[Stored records]
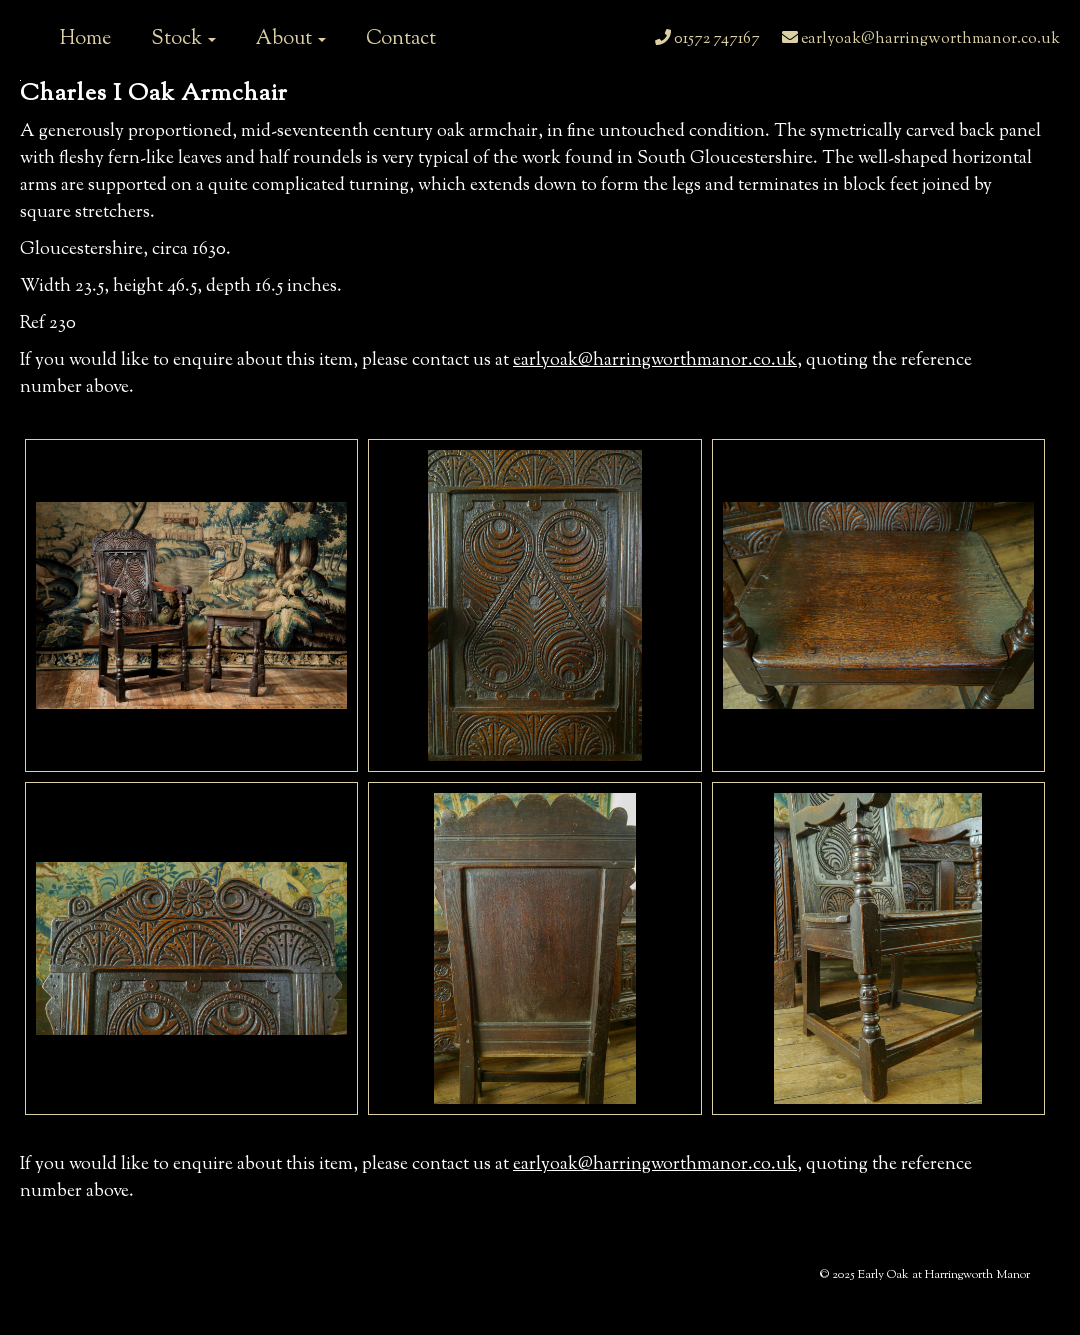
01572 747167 (707, 39)
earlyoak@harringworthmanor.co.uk (921, 39)
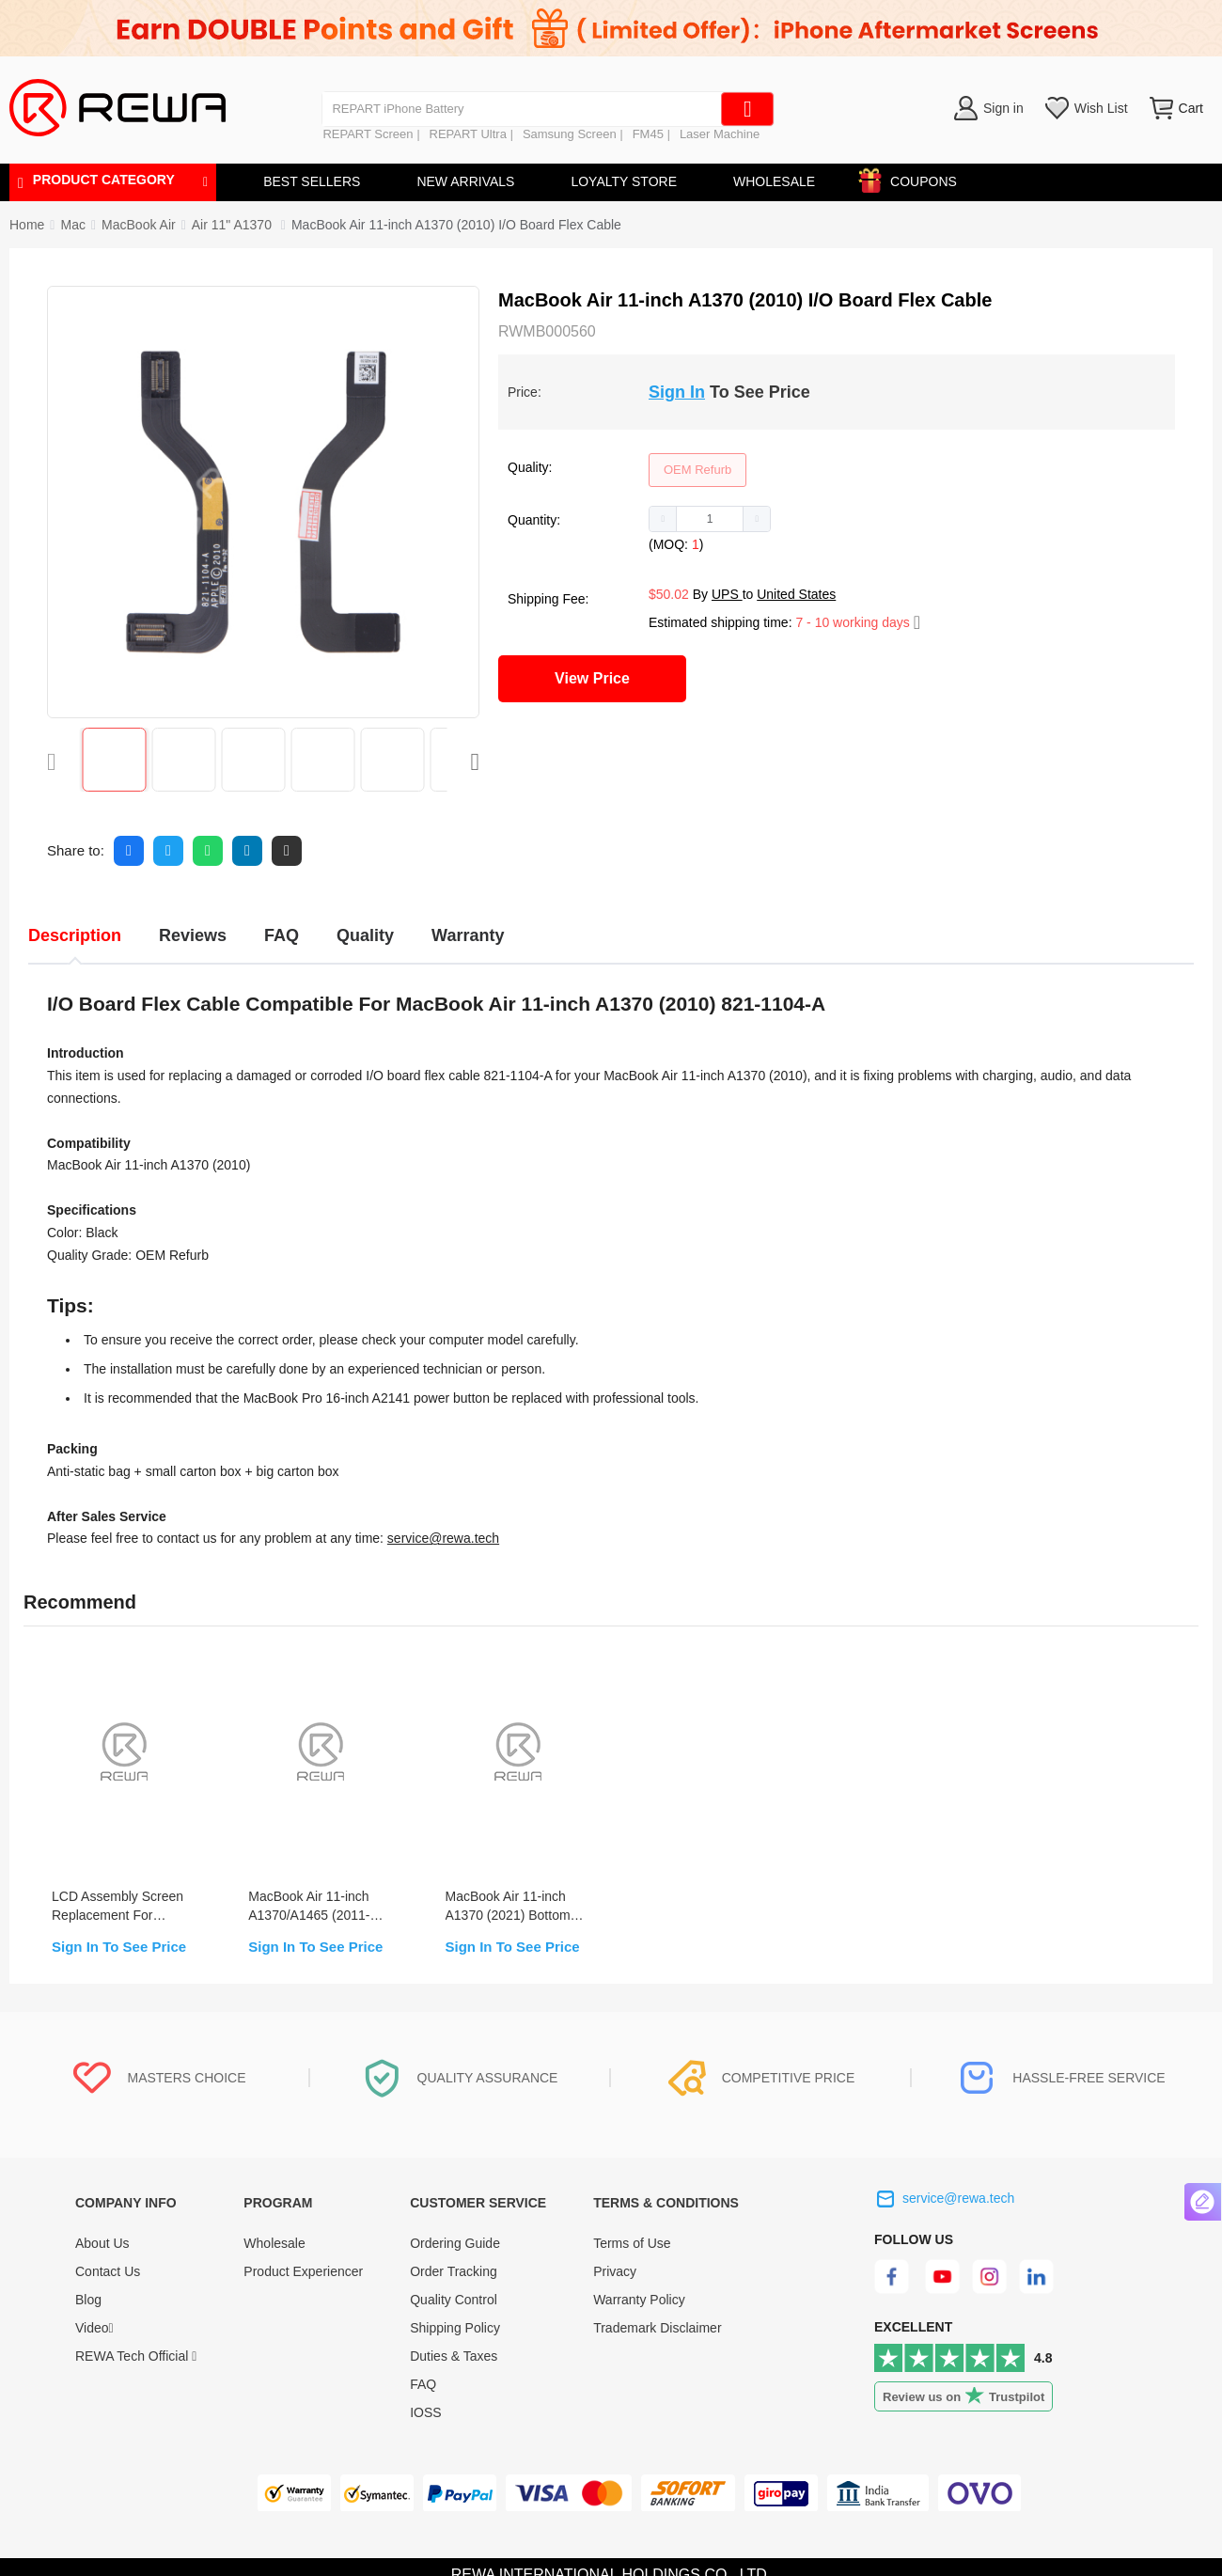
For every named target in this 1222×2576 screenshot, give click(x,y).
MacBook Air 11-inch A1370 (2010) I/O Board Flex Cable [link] (456, 224)
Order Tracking (453, 2271)
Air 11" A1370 (233, 224)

Instructions for the task: Reproduce word for word the lines from the one containing "earlyoak@harringworthmanor.co.uk (921, 39)" through the end of the data, both ends kept. Drop the pictures.

Result of the exercise:
earlyoak@harringworthmanor.co.uk (921, 39)
For every named target in this 1222×2576 screenshot, give click(x,y).
MacBook Air 11-inch A1370 (2010) I/O Board Flex Cable [link] (456, 224)
Order Tracking (453, 2271)
Air 11" A1370 (233, 224)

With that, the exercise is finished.